I wrote this library to simplify the task of requesting certficates from a Windows based Certificate Authority in the local domain. For Windows clients it's easy enough to enroll themselves with a Windows based CA through Active Directory. Non-Windows clients have a much harder time doing this since all steps to enroll them will have to be done manually and the certificate has to be converted into a format which can be widely used.

How does it work?

While .NET 4.7.2 and .NET Core 3 added some extra features to request certificates (the CertificateRequest class) it still does not support the whole process. You can create a useable request, but there is no compatible way to submit this to your friendly neighbourhood Windows CA and to handle any of the steps which ideally come after this. So sadly there is no real "modern" kind of way to solve this problem. The only complete ways offered are through COM objects (so no .NET Core or .NET 5) and p/Invoke to use some methods which aren't available as COM object.

Implementation

In order to be able to walk through the whole process we have to resort to using the Win32 api to create our request and submit it to the CA (CERTENROLL and CERTCLI). When we have our certificate (or our request failed somehow) we must clean up the mess we made. This means removing the pending request from the Windows Certificate Store and removing the private key associated with it. Finding and removing the certificate from the Windows Certificate Store can be done through .NET classes. Removing the privatekey associated with the certificate has to be done through the Win32 api, since .NET Framework does not offer any direct route to do this. There are no COM objects either for this like CERTENROLL and CERTCLI so this has to be done with p/Invoke: ncrypt.dll, advapi32.dll and Crypt32.dll.

For reference the header files:

How do I use it?

When you add this library as a reference to your own project, it offers a single function to call:

public Dictionary<string, string> GetCertificate(string SubjectDomain, string CATemplate, int CertIntervalAttempts = 10, int CertIntervalSleep = (6 * 1000))

SubjectDomain is the domain you want a certificate for.
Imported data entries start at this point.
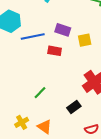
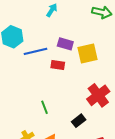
yellow square: (85, 40) -> (88, 53), size x1.5
green line: (40, 93) -> (44, 107), turned -64

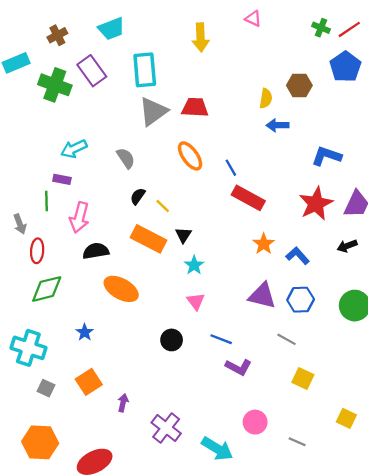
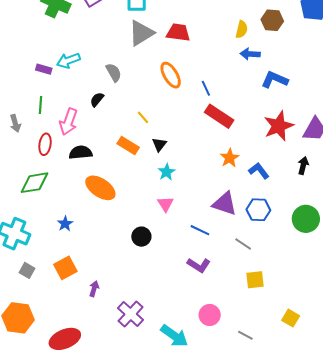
blue L-shape: (326, 156) -> (275, 80), moved
purple rectangle: (62, 179) -> (44, 69), moved
black semicircle: (138, 196) -> (97, 99), moved
orange rectangle: (149, 239) -> (128, 146), size x0.7
black arrow: (347, 246) -> (303, 166), turned 120
red ellipse: (37, 251) -> (45, 144), moved
blue line: (221, 339) -> (200, 230), moved
yellow square: (303, 378) -> (255, 280), turned -36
CATemplate is the CA template to use, an overview of the default offered as available from Microsoft but your administrator might have renamed them or made custom ones. CertIntervalAttempts and CertIntervalSleep will determine how many times you are willing to check if you have been enrolled and at what interval to keep polling. Use these values if needed to poll and wait for how long you want. Useful for dealing with slow resources on the network.
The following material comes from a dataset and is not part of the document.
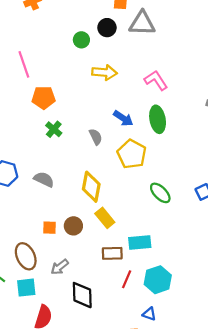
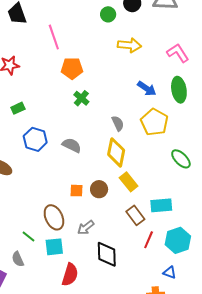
gray semicircle: (96, 137) -> (118, 123), moved
brown rectangle: (112, 253) -> (135, 215), turned 54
If all goes as planned the output is a dictionary containing the following: Domain: The domain you specified. CertRequest: The request which was generated and submitted to the CA. CertWithChain: The certificate in base64 with chain and headers. CertPrivatekey: The private key for the certificate in base64 and with headers.

Exceptions

This library can throw a few custom exceptions of it's own if something goes wrong:

CertificateRequestFailedException()

The certificate request has failed. The exception includes why the request failed as the message.

CertificateRequestTimeoutException()

The maximum time specified to wait for the certificate request to complete has expired before any reply from the CA was received. Either the CA was unreachable or no auto enrollment is enabled, either of which would otherwise mean we be waiting forever.
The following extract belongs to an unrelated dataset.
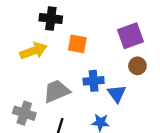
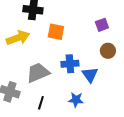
purple square: (131, 36) -> (102, 25), size x0.6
CertificateNotFoundException()

In the clean-up phase which runs after succesful completion or failure the pending request could not be found in the Windows Certificate Store. This is important because as long as something lingers (either the request or the privatekey associated with it) any new tries will fail. Most likely you'll have to do some manual clean-up before retrying.

System Requirements

This library as is will work on any Windows based host with .NET Framework 4.8.